» **SUPPLIED DATA**:

================

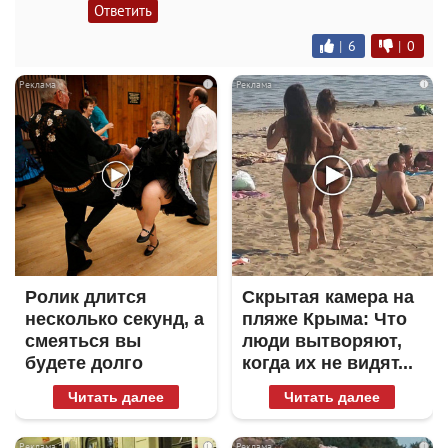
Ответить
|
6
|
0
i
i
Ролик длится
Скрытая камера на
несколько секунд, а
пляже Крыма: Что
смеяться вы
люди вытворяют,
будете долго
когда их не видят...
Читать далее
Читать далее
i
i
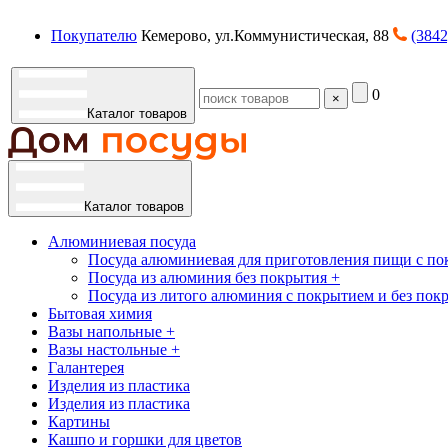
Покупателю
Кемерово, ул.Коммунистическая, 88
(3842
0
×
Каталог товаров
Каталог товаров
Алюминиевая посуда
Посуда алюминиевая для приготовления пищи с по
Посуда из алюминия без покрытия +
Посуда из литого алюминия с покрытием и без пок
Бытовая химия
Вазы напольные +
Вазы настольные +
Галантерея
Изделия из пластика
Изделия из пластика
Картины
Кашпо и горшки для цветов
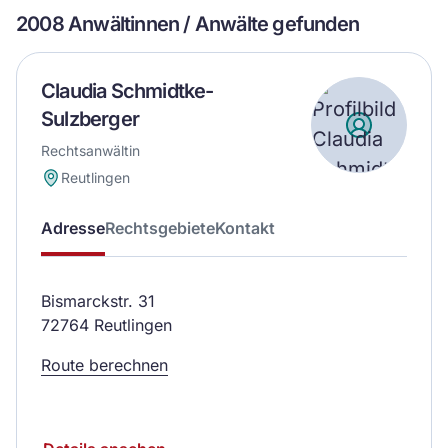
2008 Anwältinnen / Anwälte gefunden
Claudia Schmidtke-
Sulzberger
Rechtsanwältin
Reutlingen
Adresse
Rechtsgebiete
Kontakt
Bismarckstr. 31
72764 Reutlingen
Route berechnen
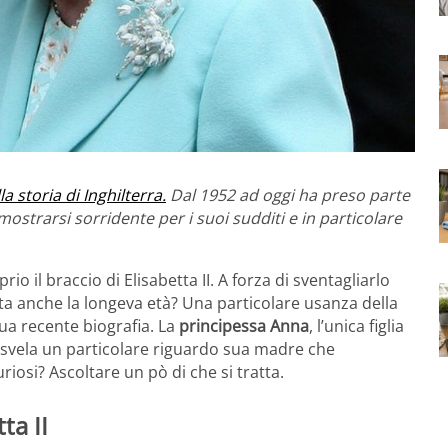
a storia di Inghilterra.
Dal 1952 ad oggi ha preso parte
ostrarsi sorridente per i suoi sudditi e in particolare
il braccio di Elisabetta II. A forza di sventagliarlo
ata anche la longeva età? Una particolare usanza della
sua recente biografia. La
principessa Anna
, l’unica figlia
i svela un particolare riguardo sua madre che
osi? Ascoltare un pò di che si tratta.
ta II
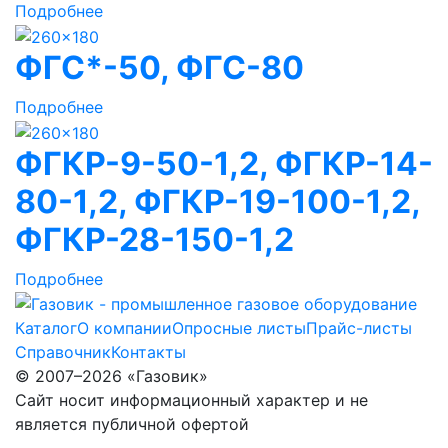
Подробнее
ФГС*-50, ФГС-80
Подробнее
ФГКР-9-50-1,2, ФГКР-14-
80-1,2, ФГКР-19-100-1,2,
ФГКР-28-150-1,2
Подробнее
Каталог
О компании
Опросные листы
Прайс-листы
Справочник
Контакты
© 2007–2026 «Газовик»
Сайт носит информационный характер и не
является публичной офертой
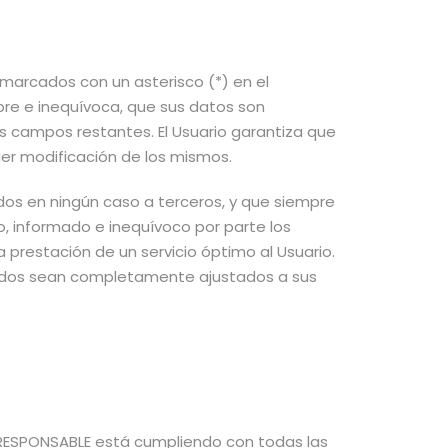
 marcados con un asterisco (*) en el
re e inequívoca, que sus datos son
los campos restantes. El Usuario garantiza que
er modificación de los mismos.
dos en ningún caso a terceros, y que siempre
, informado e inequívoco por parte los
a prestación de un servicio óptimo al Usuario.
litados sean completamente ajustados a sus
 RESPONSABLE está cumpliendo con todas las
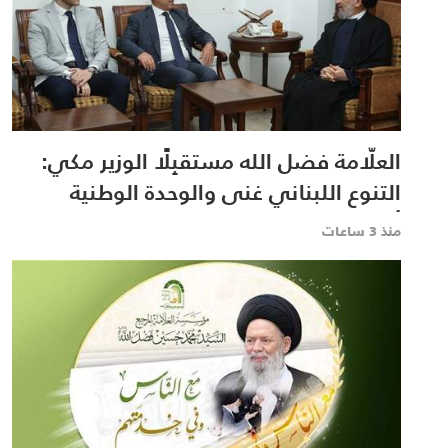
العلّامة فضل الله مستقبِلًا الوزير مكي:
التنوع اللبناني غنى والوحدة الوطنية
أساس
منذ 3 ساعات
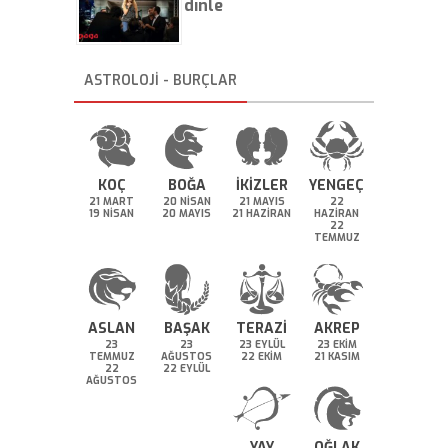
dinle
ASTROLOJİ - BURÇLAR
KOÇ
BOĞA
İKİZLER
YENGEÇ
21 MART
20 NİSAN
21 MAYIS
22
19 NİSAN
20 MAYIS
21 HAZİRAN
HAZİRAN
22
TEMMUZ
ASLAN
BAŞAK
TERAZİ
AKREP
23
23
23 EYLÜL
23 EKİM
TEMMUZ
AĞUSTOS
22 EKİM
21 KASIM
22
22 EYLÜL
AĞUSTOS
YAY
OĞLAK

================

» **ASSIGNMENT**: The expected output is every line of the data, unchanged, with the pictures skipped.

» **ANSWER BELOW**:
Ответить
|
6
|
0
i
i
Ролик длится
Скрытая камера на
несколько секунд, а
пляже Крыма: Что
смеяться вы
люди вытворяют,
будете долго
когда их не видят...
Читать далее
Читать далее
i
i
Покупателю
Кемерово, ул.Коммунистическая, 88
(3842
0
×
Каталог товаров
Каталог товаров
Алюминиевая посуда
Посуда алюминиевая для приготовления пищи с по
Посуда из алюминия без покрытия +
Посуда из литого алюминия с покрытием и без пок
Бытовая химия
Вазы напольные +
Вазы настольные +
Галантерея
Изделия из пластика
Изделия из пластика
Картины
Кашпо и горшки для цветов
2008 Anwältinnen / Anwälte gefunden
Claudia Schmidtke-
Sulzberger
Rechtsanwältin
Reutlingen
Adresse
Rechtsgebiete
Kontakt
Bismarckstr. 31
72764 Reutlingen
Route berechnen
a storia di Inghilterra.
Dal 1952 ad oggi ha preso parte
ostrarsi sorridente per i suoi sudditi e in particolare
il braccio di Elisabetta II. A forza di sventagliarlo
ata anche la longeva età? Una particolare usanza della
sua recente biografia. La
principessa Anna
, l’unica figlia
i svela un particolare riguardo sua madre che
osi? Ascoltare un pò di che si tratta.
ta II
Подробнее
ФГС*-50, ФГС-80
Подробнее
ФГКР-9-50-1,2, ФГКР-14-
80-1,2, ФГКР-19-100-1,2,
ФГКР-28-150-1,2
Подробнее
Каталог
О компании
Опросные листы
Прайс-листы
Справочник
Контакты
© 2007–2026 «Газовик»
Сайт носит информационный характер и не
является публичной офертой
 marcados con un asterisco (*) en el
re e inequívoca, que sus datos son
los campos restantes. El Usuario garantiza que
er modificación de los mismos.
dos en ningún caso a terceros, y que siempre
, informado e inequívoco por parte los
a prestación de un servicio óptimo al Usuario.
litados sean completamente ajustados a sus
 RESPONSABLE está cumpliendo con todas las
العلّامة فضل الله مستقبِلًا الوزير مكي:
التنوع اللبناني غنى والوحدة الوطنية
أساس
منذ 3 ساعات
dinle
ASTROLOJİ - BURÇLAR
KOÇ
BOĞA
İKİZLER
YENGEÇ
21 MART
20 NİSAN
21 MAYIS
22
19 NİSAN
20 MAYIS
21 HAZİRAN
HAZİRAN
22
TEMMUZ
ASLAN
BAŞAK
TERAZİ
AKREP
23
23
23 EYLÜL
23 EKİM
TEMMUZ
AĞUSTOS
22 EKİM
21 KASIM
22
22 EYLÜL
AĞUSTOS
YAY
OĞLAK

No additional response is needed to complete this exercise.